§ Brief
Word for word, restate the listing; omit the pictures.
|---|
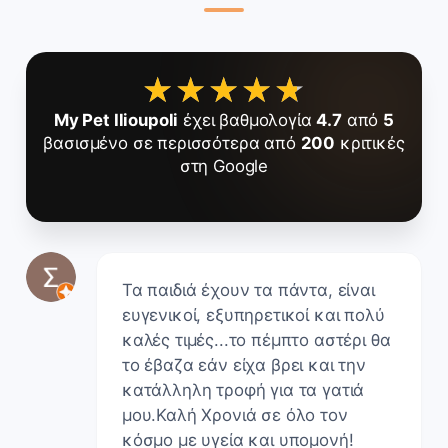
★★★★★
★★★★★
My Pet Ilioupoli
έχει βαθμολογία
4.7
από
5
βασισμένο σε περισσότερα από
200
κριτικές
στη Google
Τα παιδιά έχουν τα πάντα, είναι
ευγενικοί, εξυπηρετικοί και πολύ
καλές τιμές...το πέμπτο αστέρι θα
το έβαζα εάν είχα βρει και την
κατάλληλη τροφή για τα γατιά
μου.Καλή Χρονιά σε όλο τον
κόσμο με υγεία και υπομονή!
|---|
§ Answer to the exercise
★★★★★
★★★★★
My Pet Ilioupoli
έχει βαθμολογία
4.7
από
5
βασισμένο σε περισσότερα από
200
κριτικές
στη Google
Τα παιδιά έχουν τα πάντα, είναι
ευγενικοί, εξυπηρετικοί και πολύ
καλές τιμές...το πέμπτο αστέρι θα
το έβαζα εάν είχα βρει και την
κατάλληλη τροφή για τα γατιά
μου.Καλή Χρονιά σε όλο τον
κόσμο με υγεία και υπομονή!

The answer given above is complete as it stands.